Clean Coal Investments -

   

We have investments in limited liability companies that own 34 refined coal production plants which produce refined coal using proprietary technologies owned by Chem-Mod. We believe the production and sale of refined coal at these plants is qualified to receive refined coal tax credits under IRC Section 45. The fourteen plants placed in service prior to December 31, 2009 (which we refer to as the 2009 Era Plants) are eligible to receive tax credits through 2019 and the twenty plants placed in service prior to December 31, 2011 (which we refer to as the 2011 Era Plants) are eligible to receive tax credits through 2021.

 

   

On March 1, 2013, we purchased an additional ownership interest in twelve of the 2009 Era Plants from a co-investor. For nine of the plants, our ownership increased from 24.5% to 49.5%. Our investment in these nine plants had been accounted for under the equity method of accounting until the March 1, 2014 transaction described below. For the other three of the plants, our ownership increased from 25.0% to 60.0%. Our investment in these plants had been accounted for under the equity method of accounting. As of March 1, 2013, we consolidated the operations of the limited liability company that owns these three plants. For 2015, total revenues and expenses recorded in our consolidated statement of earnings related to this acquisition were $233.6 million and $239.5 million (net of noncontrolling interests), respectively. For 2014, total revenues and expenses recorded in our consolidated statement of earnings related to this acquisition were $260.9 million and $264.3 million, respectively. For 2013, total revenues and expenses recorded in our consolidated statement of earnings related to this acquisition were $128.3 million and $133.5 million, respectively.

 

   

Our purchase price for the additional ownership interests in these twelve plants was the assumption of the promissory note that we received as consideration for the co-investor’s purchase of ownership interests in three of the 2009 Era Plants on March 1, 2010, which had a carrying value, including accrued interest, of $8.0 million at March 1, 2013, plus the payment of cash and other consideration of $5.0 million. We recognized a gain of $11.4 million as a component of other net revenues in the accompanying consolidated statement of earnings, which included the increase in fair value of our prior 25% equity interest in the limited liability company upon the acquisition of the additional 35% equity interest, and recorded $26.3 million of fixed and other amortizable intangible assets and $6.8 million of other assets in connection with this transaction. The carrying value of our prior non-controlling interest in the limited liability company was $4.8 million as of the acquisition date. The fair value of our prior non-controlling interest in the limited liability company was determined by allocating, on a pro rata basis, the fair value of the limited liability company as adjusted for our lack of control in our prior ownership position.
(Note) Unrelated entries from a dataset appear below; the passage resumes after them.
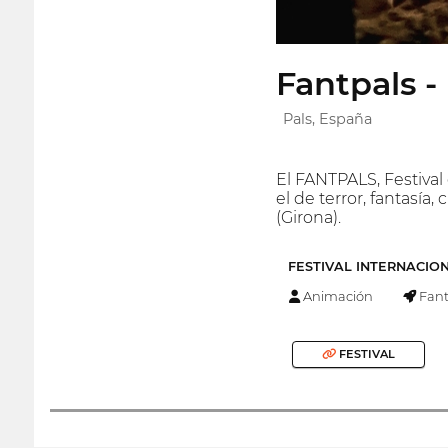
Fantpals -
Pals, España
El FANTPALS, Festival
el de terror, fantasí
(Girona).
FESTIVAL INTERNACIO
Animación
Fant
FESTIVAL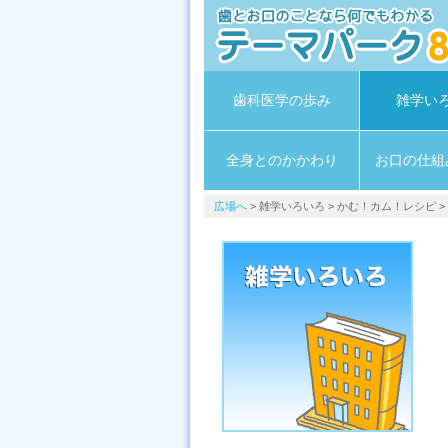
歯科医学の歩み
雑学い
全身とのかかわり
お口の仕組
広場へ
> 雑学いろいろ > かむ！カム！レシピ 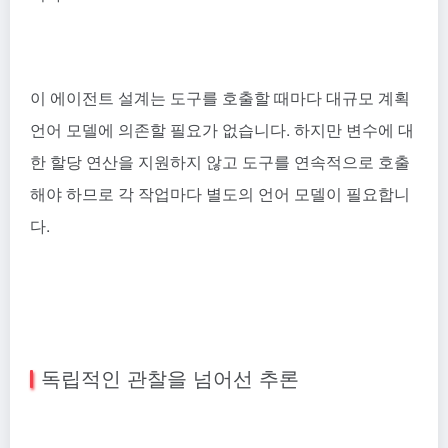
이 에이전트 설계는 도구를 호출할 때마다 대규모 계획
언어 모델에 의존할 필요가 없습니다. 하지만 변수에 대
한 할당 연산을 지원하지 않고 도구를 연속적으로 호출
해야 하므로 각 작업마다 별도의 언어 모델이 필요합니
다.
독립적인 관찰을 넘어선 추론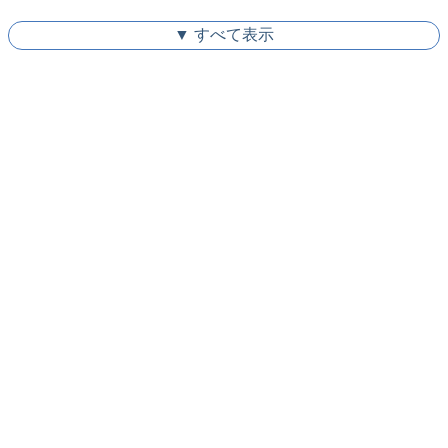
▼ すべて表示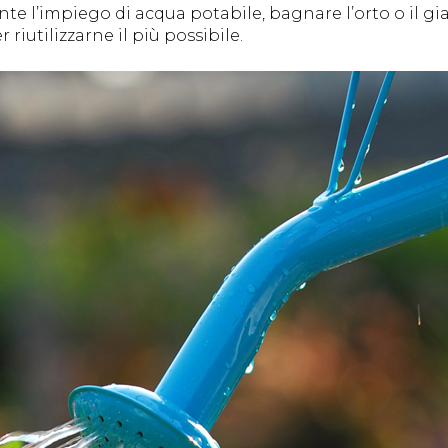
 l’impiego di acqua potabile, bagnare l’orto o il gia
riutilizzarne il più possibile.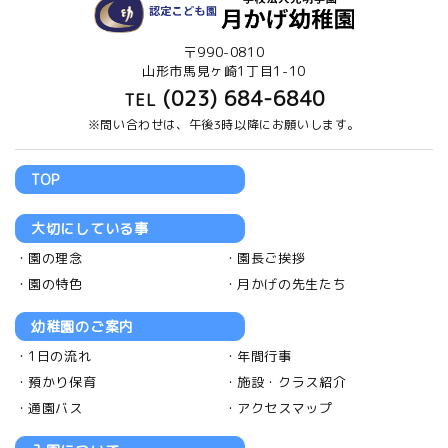
〒990-0810
山形市馬見ヶ崎1丁目1-10
(023) 684-6840
TEL
※問い合わせは、午後3時以降にお願いします。
TOP
大切にしている事
園の理念
園長ご挨拶
園の特色
月かげの先生たち
幼稚園のご案内
1日の流れ
年間行事
預かり保育
施設・クラス紹介
通園バス
アクセスマップ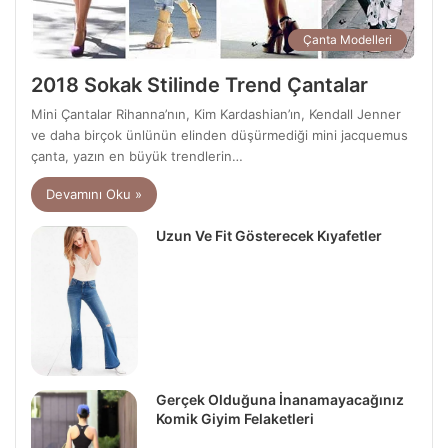
Çanta Modelleri
2018 Sokak Stilinde Trend Çantalar
Mini Çantalar Rihanna’nın, Kim Kardashian’ın, Kendall Jenner
ve daha birçok ünlünün elinden düşürmediği mini jacquemus
çanta, yazın en büyük trendlerin…
Devamını Oku »
Uzun Ve Fit Gösterecek Kıyafetler
Gerçek Olduğuna İnanamayacağınız
Komik Giyim Felaketleri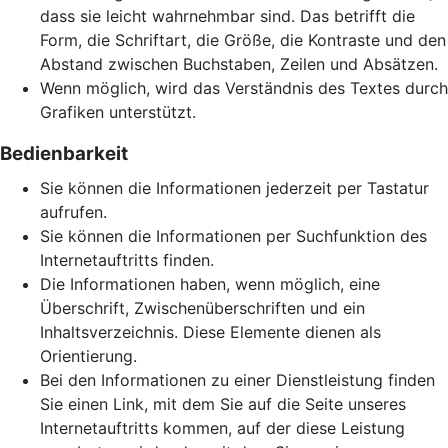
dass sie leicht wahrnehmbar sind. Das betrifft die
Form, die Schriftart, die Größe, die Kontraste und den
Abstand zwischen Buchstaben, Zeilen und Absätzen.
Wenn möglich, wird das Verständnis des Textes durch
Grafiken unterstützt.
Bedienbarkeit
Sie können die Informationen jederzeit per Tastatur
aufrufen.
Sie können die Informationen per Suchfunktion des
Internetauftritts finden.
Die Informationen haben, wenn möglich, eine
Überschrift, Zwischenüberschriften und ein
Inhaltsverzeichnis. Diese Elemente dienen als
Orientierung.
Bei den Informationen zu einer Dienstleistung finden
Sie einen Link, mit dem Sie auf die Seite unseres
Internetauftritts kommen, auf der diese Leistung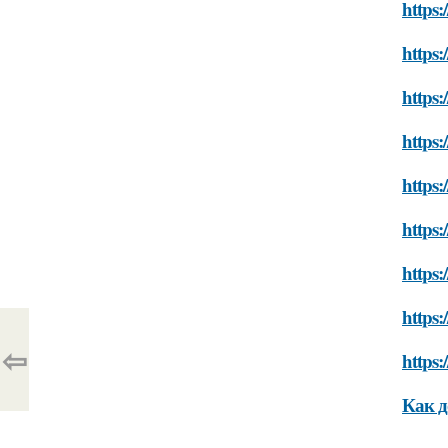
https:
https:
https:
https:
https:
https:
https:
https:
⇦
https:
Как д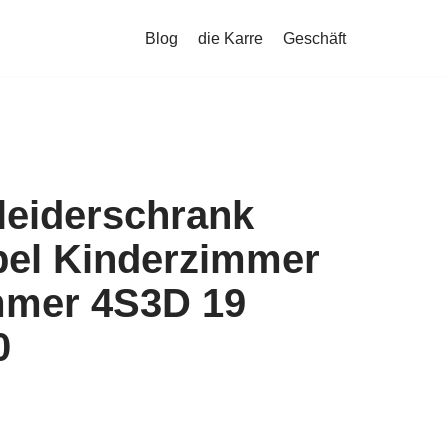
Blog
die Karre
Geschäft
leiderschrank
el Kinderzimmer
mer 4S3D 19
0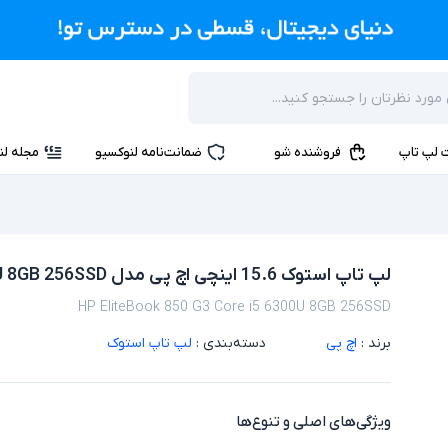
 لپ تاپ
فروشنده شو
ضمانت‌نامه لنوکسیو
مجله لن
لپ تاپ استوک 15.6 اینچی اچ پی مدل HP EliteBook 850 G3 Core i5 6300U 8GB 256SSD
HP EliteBook 850 G3 Core i5 6300U 8GB 256SSD
برند :
اچ پی
دسته‌بندی :
لپ تاپ استوک
ویژگی‌های اصلی و تنوع‌ها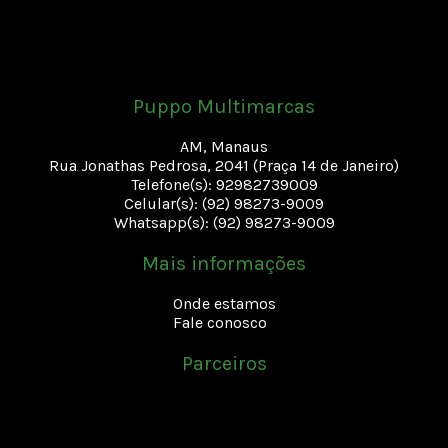
Puppo Multimarcas
AM, Manaus
Rua Jonathas Pedrosa, 2041 (Praça 14 de Janeiro)
Telefone(s): 92982739009
Celular(s): (92) 98273-9009
Whatsapp(s): (92) 98273-9009
Mais informações
Onde estamos
Fale conosco
Parceiros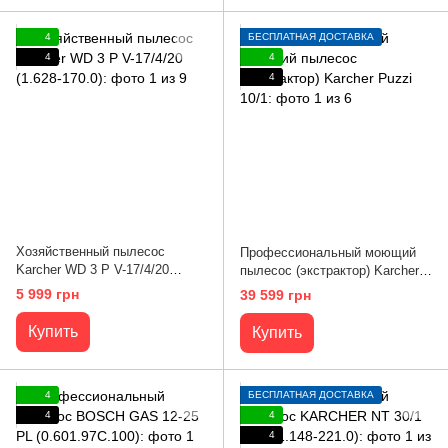
4
БЕСПЛАТНАЯ ДОСТАВКА
4
4
4
Хозяйственный пылесос
Профессиональный моющий
Karcher WD 3 P V-17/4/20
пылесос (экстрактор) Karcher
(1.628-170.0)
Puzzi 10/1
5 999 грн
39 599 грн
Купить
Купить
4
БЕСПЛАТНАЯ ДОСТАВКА
4
4
4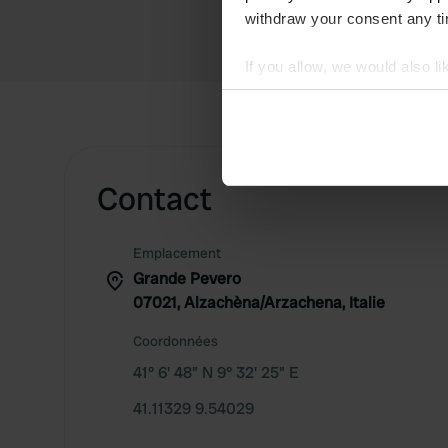
withdraw your consent any tim
If you allow, we would also lik
Collect information abou
Identify your device by ac
Find out more about how your
Contact
We use cookies to personalis
information about your use of
other information that you’ve
Emplacement
Grande Pevero
07021, Alzachèna/Arzachena, Italie
Coordonnées
41° 6' 48" N 9° 32' 25" E
41.11329 9.54029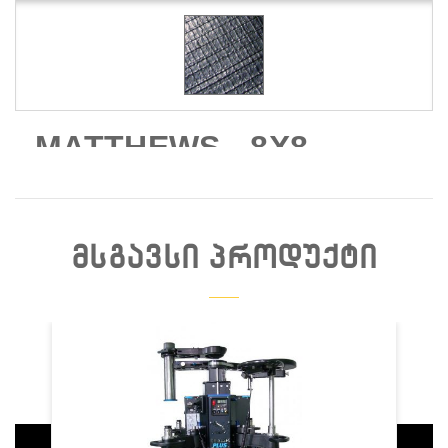
MATTHEWS - 8X8
GRIFFOLYN
BLACK/WHITE T55
FABRIC - (1)
ᲛᲡᲒᲐᲕᲡᲘ ᲞᲠᲝᲓᲣᲥᲢᲘ
Დაჯავშნა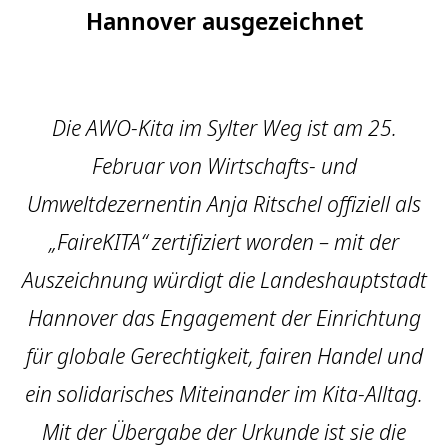
Hannover ausgezeichnet
Die AWO-Kita im Sylter Weg ist am 25.
Februar von Wirtschafts- und
Umweltdezernentin Anja Ritschel offiziell als
„FaireKITA“ zertifiziert worden – mit der
Auszeichnung würdigt die Landeshauptstadt
Hannover das Engagement der Einrichtung
für globale Gerechtigkeit, fairen Handel und
ein solidarisches Miteinander im Kita-Alltag.
Mit der Übergabe der Urkunde ist sie die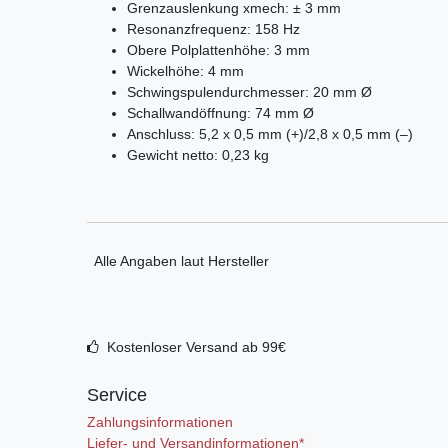
Grenzauslenkung xmech: ± 3 mm
Resonanzfrequenz: 158 Hz
Obere Polplattenhöhe: 3 mm
Wickelhöhe: 4 mm
Schwingspulendurchmesser: 20 mm Ø
Schallwandöffnung: 74 mm Ø
Anschluss: 5,2 x 0,5 mm (+)/2,8 x 0,5 mm (–)
Gewicht netto: 0,23 kg
Alle Angaben laut Hersteller
Kostenloser Versand ab 99€
Service
Zahlungsinformationen
Liefer- und Versandinformationen*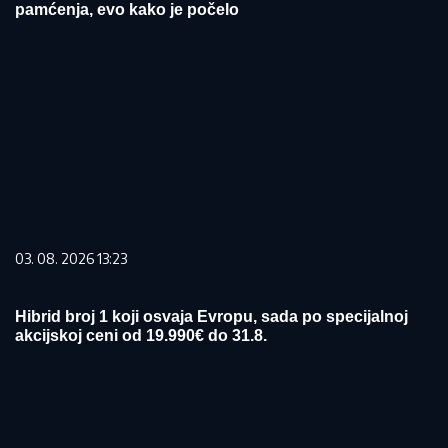
pamćenja, evo kako je počelo
03. 08. 2026 13:23
Hibrid broj 1 koji osvaja Evropu, sada po specijalnoj
akcijskoj ceni od 19.990€ do 31.8.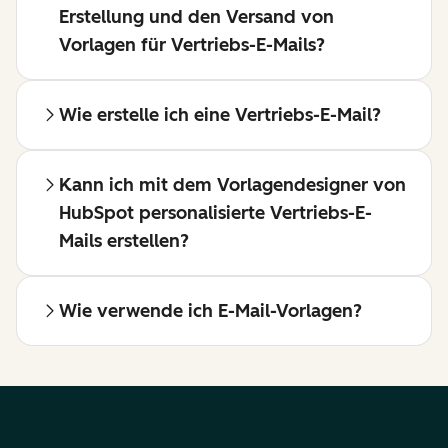
Erstellung und den Versand von
Vorlagen für Vertriebs-E-Mails?
Wie erstelle ich eine Vertriebs-E-Mail?
Kann ich mit dem Vorlagendesigner von
HubSpot personalisierte Vertriebs-E-
Mails erstellen?
Wie verwende ich E-Mail-Vorlagen?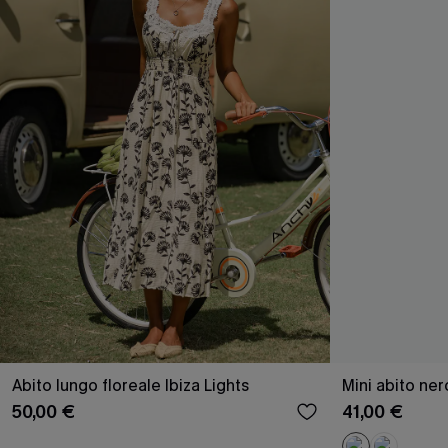
Abito lungo floreale Ibiza Lights
Mini abito n
50,00 €
41,00 €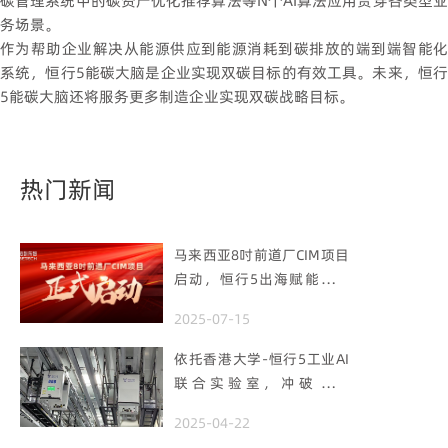
碳管理系统中的碳资产优化推荐算法等N个AI算法应用贯穿各类型业
务场景。
作为帮助企业解决从能源供应到能源消耗到碳排放的端到端智能化
系统，恒行5能碳大脑是企业实现双碳目标的有效工具。未来，恒行
5能碳大脑还将服务更多制造企业实现双碳战略目标。
热门新闻
马来西亚8吋前道厂CIM项目
启动，恒行5出海赋能半导
体智造
2025-07-15
依托香港大学-恒行5工业AI
联合实验室，冲破国产
AMHS 的 “技术天花板”
2025-04-22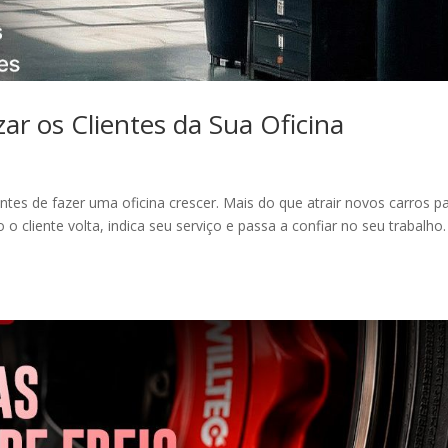
ar os Clientes da Sua Oficina
entes de fazer uma oficina crescer. Mais do que atrair novos carros p
o cliente volta, indica seu serviço e passa a confiar no seu trabalh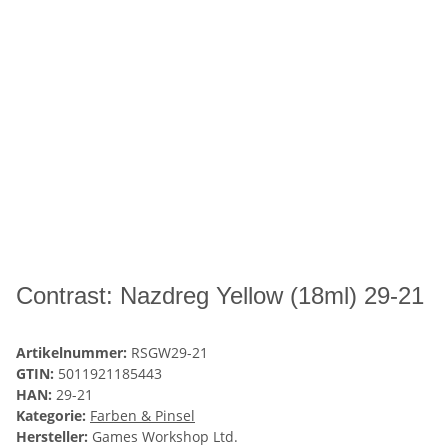
Contrast: Nazdreg Yellow (18ml) 29-21
Artikelnummer:
RSGW29-21
GTIN:
5011921185443
HAN:
29-21
Kategorie:
Farben & Pinsel
Hersteller:
Games Workshop Ltd.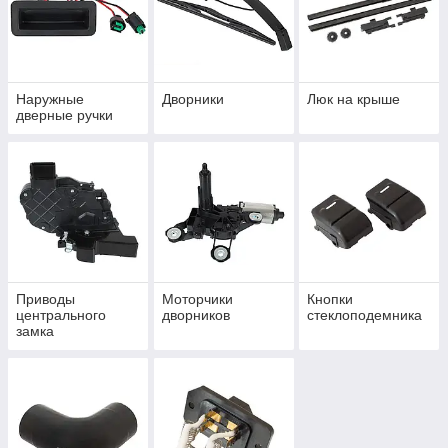
Наружные
Дворники
Люк на крыше
дверные ручки
Приводы
Моторчики
Кнопки
центрального
дворников
стеклоподемника
замка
We determined the fair value of the limited liability company using similar valuation techniques to those discussed in Note 3 to these consolidated financial statements.

 

   

On September 1, 2013, we purchased a 99% interest in a limited liability company that has ownership interests in four limited liability companies that own five 2011 Era Plants. The purchase price was $4.0 million in cash plus a $10.0 million note with 3% interest due in installments through December 19, 2021. Total revenues and expenses recorded in our consolidated statement of earnings, for 2015 related to the acquisition, were $84.8 million and $93.6 million, respectively. Total revenues and expenses recorded in our consolidated statement of earnings, for 2014 related to the acquisition, were $84.0 million and $93.0 million, respectively. Total revenues and expenses recorded in our consolidated statement of earnings, for 2013 related to the acquisition, were $33.7 million and $36.9 million, respectively

 

   

On March 1, 2014, we purchased additional ownership interests from a co-investor in four limited liability companies that own seven 2009 Era Plants and five 2011 Era Plants. We recognized a gain of $25.6 million as a component of other net revenues in the accompanying consolidated statement of earnings, which included the increase in fair value of our prior equity interests in the limited liability companies upon the acquisition of the additional equity interests, and recorded $26.3 million of fixed and other amortizable intangible assets in connection with this transaction. The carrying value of our prior non-controlling interest in the limited liability company was $15.6 million as of the acquisition date. The fair value of our prior non-controlling interest in the limited liability company was determined by allocating, on a pro rata basis, the fair value of the limited liability company as adjusted for our lack of control in our prior ownership position. We determined the fair value of the limited liability company using similar valuation techniques to those discussed in Note 3 to these consolidated financial statements. For seven of the 2009 Era Plants, our ownership increased from 49.5% to 100%. For the 2011 Era plants, our ownership increased from 48.8% to 90.0% for one of the plants, from 49.0% to 100.0% for three of the plants and from 98.0% to 100.0% for one of the plants. Our investments in the plants where our ownership was less than 50% had been accounted for under the equity method of accounting. As of March 1, 2014 we consolidated the operations of the limited liability companies that own these plants. Total revenues and expenses recorded in our consolidated statement of earnings, for 2015 related to the acquisition, were $452.7 million and $482.8 million, respectively. Total revenues and expenses recorded in our consolidated statement of earnings, for 2014 related to the acquisition, were $381.6 million and $405.7 million, respectively.

 

   

As of December 31, 2015:

 

   

Twenty-nine of the plants have long-term production contracts.

 

   

The remaining five plants are in various stages of seeking and negotiating long-term production contracts.

 

   

We have a non-controlling interest in one plant, which is owned by a limited liability company (which we refer to as a LLC). We have determined that this LLC is a VIE, for which we are not the primary beneficiary. At December 31, 2015, total assets and total liabilities of this VIE were $7.8 million and $5.2 million, respectively. For 2015, total revenues and expenses of this VIE were $36.9 million and $45.3 million, respectively.

 

   

We and our co-investors each fund our portion of the on-going operations of the limited liability companies in proportion to our investment ownership percentages. Other than our portion of the on-going operational funding, there are no additional amounts that we are committed to related to funding these investments.

 

Other Investments - At December 31, 2015, we owned a non-controlling, minority interest in four venture capital funds totaling $2.1 million, a 20% non-controlling interest in an investment management company totaling $0.5 million, twelve certified low-income housing developments with zero carrying value and two real estate entities with zero carrying value. The low-income housing developments and real estate entities have been determined to be VIEs, but are not required to be consolidated due to our lack of control over their respective operations. At December 31, 2015, total assets and total liabilities of these VIEs were approximately $60.0 million and $20.0 million, respectively.